BenRabi dreaded madness. He was afraid of a lot of things lately. He could not figure it out.

"There. One down." The doctor dropped Movshc's node into a gleaming stainless steel tray. Plunk! Exclamation point to the end of a phase of the mission. He began suturing Moyshe's wound.

"How bad will that hurt when the anesthetic wears off?"

"Not much. Your neck should be a bit stiff, and tender to the touch. See me if it gives you any trouble." The doctor turned to Mouse. Mouse squirmed a little before he submitted. His conscience, benRabi supposed. He had to make a showing.

Doctors were another of Mouse's crochets. He had no use for them, as he often told anyone who would listen.

BenRabi suspected that was why Beckhart never had Mouse altered during his mission preps.

"We don't like spies," the Ship's Commander blurted. The way he said it made it sound both spontaneous and irrelevant, a non sequitur despite what was happening.

We, Moyshe thought. These people always say we.

The worm within him bit. He shifted uncomfortably. Somehow, Chouteau had taunted his need. Weird.

He tried to recapture it, to discover what it was that he wanted, but, like a wet fish, it wriggled through his fingers.

Nearly a minute later, Chouteau pursued his remark. "But Danion needs your expertise to survive. And we love her enough to give you another chance." He became less distant.
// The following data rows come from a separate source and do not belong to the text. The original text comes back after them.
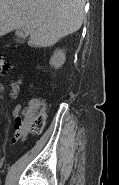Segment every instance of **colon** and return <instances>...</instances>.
I'll return each instance as SVG.
<instances>
[{"label":"colon","instance_id":"colon-1","mask_svg":"<svg viewBox=\"0 0 119 185\" xmlns=\"http://www.w3.org/2000/svg\"><path fill=\"white\" fill-rule=\"evenodd\" d=\"M25 117L28 121V131L32 134L41 133L45 125V115L38 112L36 107L35 110H27Z\"/></svg>","mask_w":119,"mask_h":185}]
</instances>
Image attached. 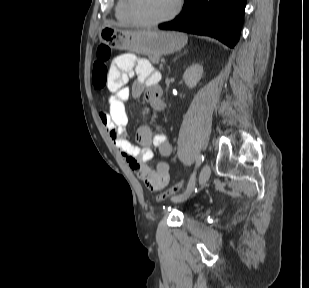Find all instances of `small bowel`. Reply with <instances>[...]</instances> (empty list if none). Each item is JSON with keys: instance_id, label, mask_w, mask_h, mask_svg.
I'll return each instance as SVG.
<instances>
[{"instance_id": "c3829d8e", "label": "small bowel", "mask_w": 309, "mask_h": 288, "mask_svg": "<svg viewBox=\"0 0 309 288\" xmlns=\"http://www.w3.org/2000/svg\"><path fill=\"white\" fill-rule=\"evenodd\" d=\"M133 76L137 80L130 88L128 81ZM157 79L158 73L147 59L131 53L116 57L109 75L108 89L111 95L107 99V111L100 114L101 122L116 148L151 191H159L168 184L170 165L165 158L172 155L173 145L164 131L148 126L136 130L134 138L137 144H134L126 132L128 117L125 103L130 97L144 95L149 107H143L142 114L147 115L150 110L163 111L165 103ZM153 148L159 155L154 165L150 163L154 158Z\"/></svg>"}]
</instances>
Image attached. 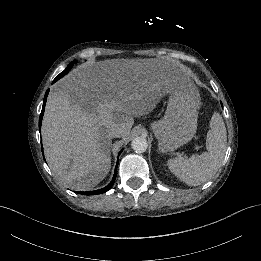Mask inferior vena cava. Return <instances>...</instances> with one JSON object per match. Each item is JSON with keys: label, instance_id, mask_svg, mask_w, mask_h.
Returning <instances> with one entry per match:
<instances>
[{"label": "inferior vena cava", "instance_id": "obj_1", "mask_svg": "<svg viewBox=\"0 0 261 261\" xmlns=\"http://www.w3.org/2000/svg\"><path fill=\"white\" fill-rule=\"evenodd\" d=\"M121 135V128L113 127L108 131V137L116 138L120 137Z\"/></svg>", "mask_w": 261, "mask_h": 261}]
</instances>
"Listen up. We're going to keep you alive. But you're going to work till you drop: Till you forget why it was that you were sent here. And when we're done with you, we're going to ship you home just as ignorant as you were when you signed on.

"Men, don't give us any more trouble. Be satisfied being ignorant. We need you bad, but won't let you push. Danion's big. A couple men more or less wouldn't make much difference. Doctor, aren't you finished yet?"
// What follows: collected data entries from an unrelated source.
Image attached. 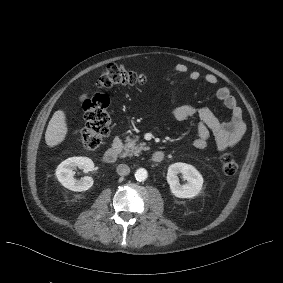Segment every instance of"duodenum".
Masks as SVG:
<instances>
[{
	"instance_id": "1",
	"label": "duodenum",
	"mask_w": 283,
	"mask_h": 283,
	"mask_svg": "<svg viewBox=\"0 0 283 283\" xmlns=\"http://www.w3.org/2000/svg\"><path fill=\"white\" fill-rule=\"evenodd\" d=\"M121 149V141L116 138L112 144L104 153L103 160L106 163H114L119 156V152ZM164 159V153L162 151H155L151 155V160L155 163L162 162Z\"/></svg>"
}]
</instances>
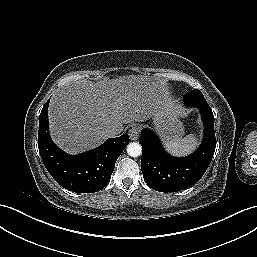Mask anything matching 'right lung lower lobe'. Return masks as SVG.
<instances>
[{
  "instance_id": "obj_1",
  "label": "right lung lower lobe",
  "mask_w": 257,
  "mask_h": 257,
  "mask_svg": "<svg viewBox=\"0 0 257 257\" xmlns=\"http://www.w3.org/2000/svg\"><path fill=\"white\" fill-rule=\"evenodd\" d=\"M48 104L39 117L38 148L41 159L55 181L69 191L94 193L110 180L115 162L129 143L128 134L109 138L99 147L78 156H72L52 141L48 128Z\"/></svg>"
}]
</instances>
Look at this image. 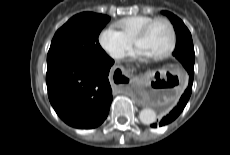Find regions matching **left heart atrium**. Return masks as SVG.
Here are the masks:
<instances>
[{
    "label": "left heart atrium",
    "instance_id": "obj_1",
    "mask_svg": "<svg viewBox=\"0 0 230 155\" xmlns=\"http://www.w3.org/2000/svg\"><path fill=\"white\" fill-rule=\"evenodd\" d=\"M131 55L133 57H147L148 56V54L142 48H139V47H137Z\"/></svg>",
    "mask_w": 230,
    "mask_h": 155
}]
</instances>
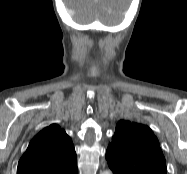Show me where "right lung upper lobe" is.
<instances>
[{
  "instance_id": "right-lung-upper-lobe-1",
  "label": "right lung upper lobe",
  "mask_w": 187,
  "mask_h": 174,
  "mask_svg": "<svg viewBox=\"0 0 187 174\" xmlns=\"http://www.w3.org/2000/svg\"><path fill=\"white\" fill-rule=\"evenodd\" d=\"M17 174H78L70 137L56 124L43 129L19 160Z\"/></svg>"
}]
</instances>
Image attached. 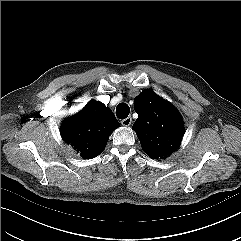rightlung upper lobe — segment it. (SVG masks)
I'll use <instances>...</instances> for the list:
<instances>
[{
	"mask_svg": "<svg viewBox=\"0 0 241 241\" xmlns=\"http://www.w3.org/2000/svg\"><path fill=\"white\" fill-rule=\"evenodd\" d=\"M118 126L119 122L108 107L90 101L79 113L63 121L61 135L83 158L89 159L101 154Z\"/></svg>",
	"mask_w": 241,
	"mask_h": 241,
	"instance_id": "obj_1",
	"label": "right lung upper lobe"
}]
</instances>
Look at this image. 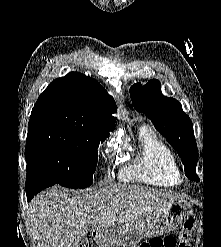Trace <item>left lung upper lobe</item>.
<instances>
[{"mask_svg": "<svg viewBox=\"0 0 221 247\" xmlns=\"http://www.w3.org/2000/svg\"><path fill=\"white\" fill-rule=\"evenodd\" d=\"M130 96L134 108L149 117L155 128L177 151L188 179L200 181L196 175L198 150L193 125L179 101L162 95L160 82L156 79L148 81L143 87L140 83L134 84L130 88Z\"/></svg>", "mask_w": 221, "mask_h": 247, "instance_id": "obj_1", "label": "left lung upper lobe"}]
</instances>
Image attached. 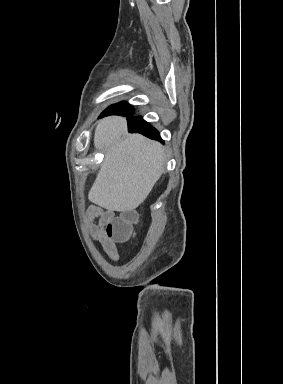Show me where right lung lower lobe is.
<instances>
[{
  "label": "right lung lower lobe",
  "mask_w": 283,
  "mask_h": 384,
  "mask_svg": "<svg viewBox=\"0 0 283 384\" xmlns=\"http://www.w3.org/2000/svg\"><path fill=\"white\" fill-rule=\"evenodd\" d=\"M133 113L132 108L129 107H115L107 108L102 112L100 118L108 115H122L129 116ZM128 130L131 133H141L144 136L163 142L158 131L153 128L149 123L145 122L141 117H128Z\"/></svg>",
  "instance_id": "obj_1"
}]
</instances>
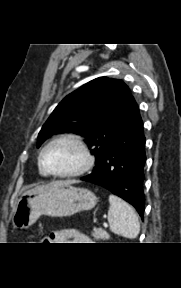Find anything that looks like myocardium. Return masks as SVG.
Returning <instances> with one entry per match:
<instances>
[{
  "label": "myocardium",
  "mask_w": 181,
  "mask_h": 288,
  "mask_svg": "<svg viewBox=\"0 0 181 288\" xmlns=\"http://www.w3.org/2000/svg\"><path fill=\"white\" fill-rule=\"evenodd\" d=\"M58 142L72 143L80 150L81 155H82V163L76 170L67 172V173H54L46 167L44 163L45 152L47 151L49 147H51L52 145ZM38 162H39L41 169L44 171L46 175L55 177V178L64 179V178L77 177V176L84 174L86 171H88L93 165V157L91 155V152L87 144L79 135L74 134V133H63L52 138L49 142L45 144V146L40 151Z\"/></svg>",
  "instance_id": "obj_1"
}]
</instances>
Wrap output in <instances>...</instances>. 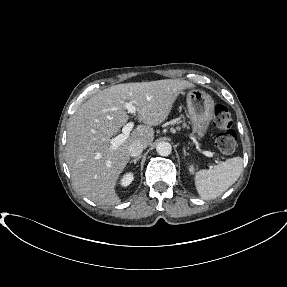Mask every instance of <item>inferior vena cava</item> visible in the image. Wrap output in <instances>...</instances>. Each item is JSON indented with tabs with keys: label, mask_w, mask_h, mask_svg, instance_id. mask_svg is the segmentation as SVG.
Segmentation results:
<instances>
[{
	"label": "inferior vena cava",
	"mask_w": 287,
	"mask_h": 287,
	"mask_svg": "<svg viewBox=\"0 0 287 287\" xmlns=\"http://www.w3.org/2000/svg\"><path fill=\"white\" fill-rule=\"evenodd\" d=\"M145 146L140 142L132 143L129 147V155L131 157H138L141 155Z\"/></svg>",
	"instance_id": "inferior-vena-cava-1"
}]
</instances>
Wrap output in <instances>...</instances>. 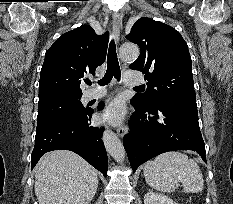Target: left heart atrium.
<instances>
[{
  "label": "left heart atrium",
  "instance_id": "left-heart-atrium-1",
  "mask_svg": "<svg viewBox=\"0 0 233 204\" xmlns=\"http://www.w3.org/2000/svg\"><path fill=\"white\" fill-rule=\"evenodd\" d=\"M124 117V107L121 102H112L104 111L103 119L112 123H119Z\"/></svg>",
  "mask_w": 233,
  "mask_h": 204
}]
</instances>
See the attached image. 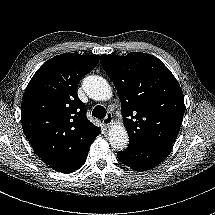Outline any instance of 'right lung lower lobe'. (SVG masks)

"Just have to sew him up, sir. One minute."

"Commander McClennon, Commander Storm, go back to your cabins. Try not to aggravate me for a while."

BenRabi rose, touched the small bandage behind his ear. The numbness had begun to fade. He could feel a mild burning. It made him think of bigger cuts on his body and soul.

The doctor finished with Mouse. "There you go, Commander. Try not to strain it too much. I suggest you let your lady friends do the work for a few days." He spoke with a gentle sarcasm that may have masked envy.

"Word's getting around about you, Mouse," benRabi said.

Mouse did not respond. He was in no mood for banter.

They beat an unescorted retreat, seeking their cabins like wounded animals seeking the security of their dens. In the passage outside benRabi's cabin, Mouse asked, "What do we do now, Moyshe?"

BenRabi shrugged. "I don't know. I was hoping you'd think of something. Go for the ride, I guess. They've stalemated us."

"Just for now." Mouse stood a little taller. "We've got a year. They can't keep their guard up forever, can they?"

"They probably can." But a little false encouragement felt good. "Still, you never know. Something might turn up."

"Look at that."

The Sangaree lady was watching them from her doorway. She smiled, waved.

"Gloating," benRabi said.

"Think she knows what happened? Think she helped do us in?"

BenRabi shrugged, looked at the woman. Their gazes seemed to ring like meeting swords. Her smile broadened. "Yes. I'm sure she did."